A couple weeks ago, many Madison music lovers got their first taste of one of the oddest and most enjoyable new bands on the college rock scene right now. Before a packed house at Luther’s Blues, Ludo turned heads, got feet tapping and had complete strangers to their music “humming along” by the end of the night.

Ludo’s sound is something of a representation of the band’s own eclectic mix of personalities, though it flows so naturally that one hardly even notices the anti-naturalness of it.

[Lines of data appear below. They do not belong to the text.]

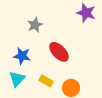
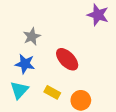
gray star: (35, 25) -> (32, 36), moved

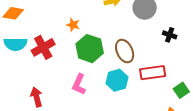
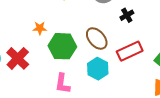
black cross: (170, 35) -> (127, 15), moved, turned -32

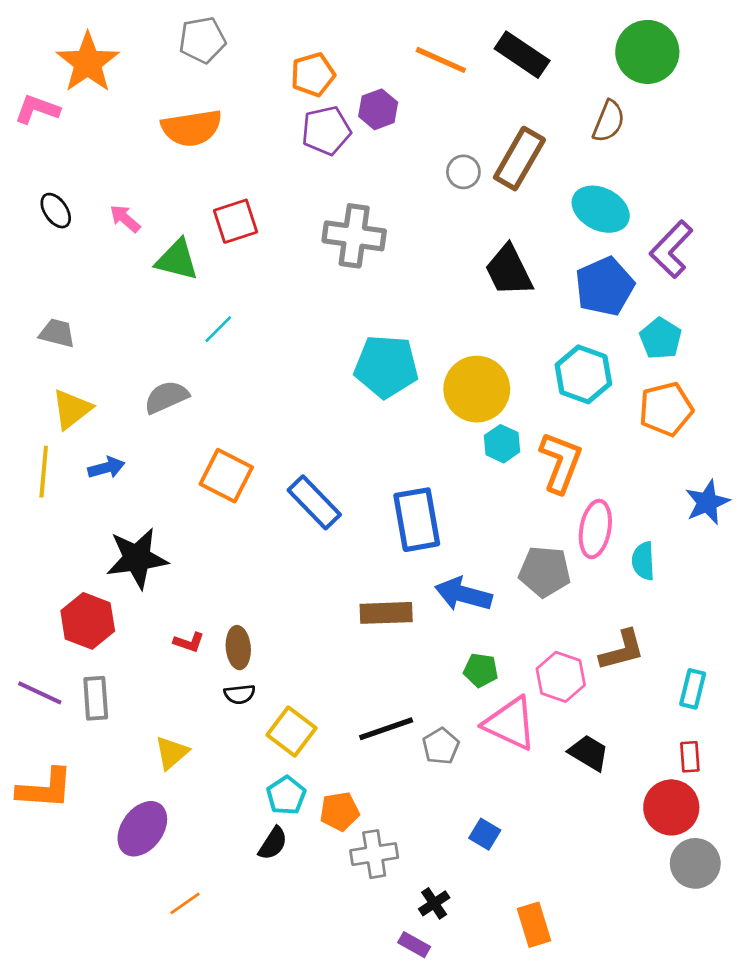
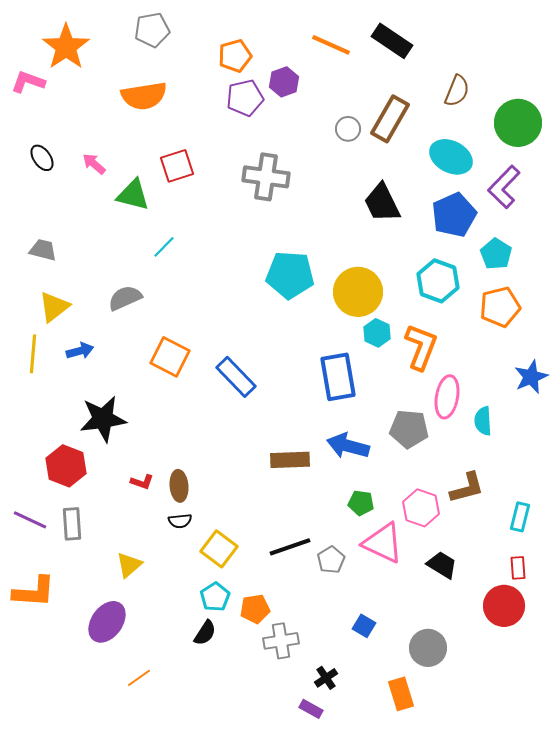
green circle: (647, 52) -> (518, 123), moved
blue rectangle: (417, 520) -> (338, 377), moved
gray circle: (695, 863) -> (428, 648), moved

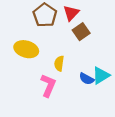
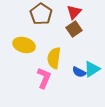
red triangle: (71, 13) -> (74, 12), moved
yellow semicircle: (59, 63) -> (54, 58), size x1.5

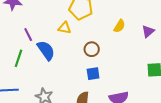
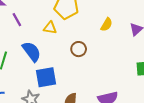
purple line: (28, 35) -> (17, 20), moved
blue square: (93, 74) -> (46, 77), moved, size x1.5

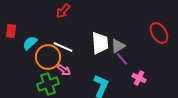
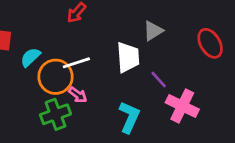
gray triangle: (118, 46) -> (153, 31), moved
white line: (63, 47) -> (76, 63), turned -42
pink cross: (139, 78) -> (182, 106), size x1.6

Andrew Volpe, the band’s lead singer, seems to banter out his lyrics as much as he sings them. Throwing as many sardonic words as possible into every chorus, Volpe’s songwriting and vocal presentation are in a sort of “Rivers Cuomo meets Ben Folds, but with a serious case of Jack Black-esque odd, dark humor” mold. He has excellent stage presence and does a great job of getting audiences into his songs — be them slow love songs like “Sara’s Song,” party-packed epics like “Girls on Trampolines,” ear-pleasers like “Hum Along” or bitter angst-fests like “Good Will Hunting By Myself.”

Tim Ferrell leads the band on guitar, playing powerful riffs to keep up with Volpe’s epic lyrical pieces. The hard-edged sound plays well with Volpe’s on-edge voice — the two complement each other and juxtapose each other in equal portions. Ferrell is undoubtedly talented on the guitar and hits his solos perfectly. But it’s when he’s playing simply, loudly and dominantly along with Volpe’s energetic whimpering that the music really takes off.

Added to the harmonic mix is Tim Convy’s bizarre, energetic presence on the synthesizer. Convy jumps around as much as he plays, and it’s not always clear if his energy or his keys is the more important contribution. When he belts out chords, he certainly brings a nice sound to the songs, and the energy he has on stage is contagious and helps bring even the most bashful of audience members in on the fun.

Keeping the sound from spinning (too far) out of control are Marshall Fanciullo and Matt Palermo, on the bass and drums, respectively. Fanciullo pounds out memorable bass lines that keep feet tapping for days, and Palermo shows rare feeling on the skins, keeping beat to the audience’s head nods (and/or bangs).

Ludo returns to Madison and to Luther’s Blues tonight at 9 p.m. Volpe and company play with The Dog and Everything, Early Means Two and This Is The End. Tickets are $5 at the door. The band’s self-titled debut can be bought on its website, www.ludorock.com.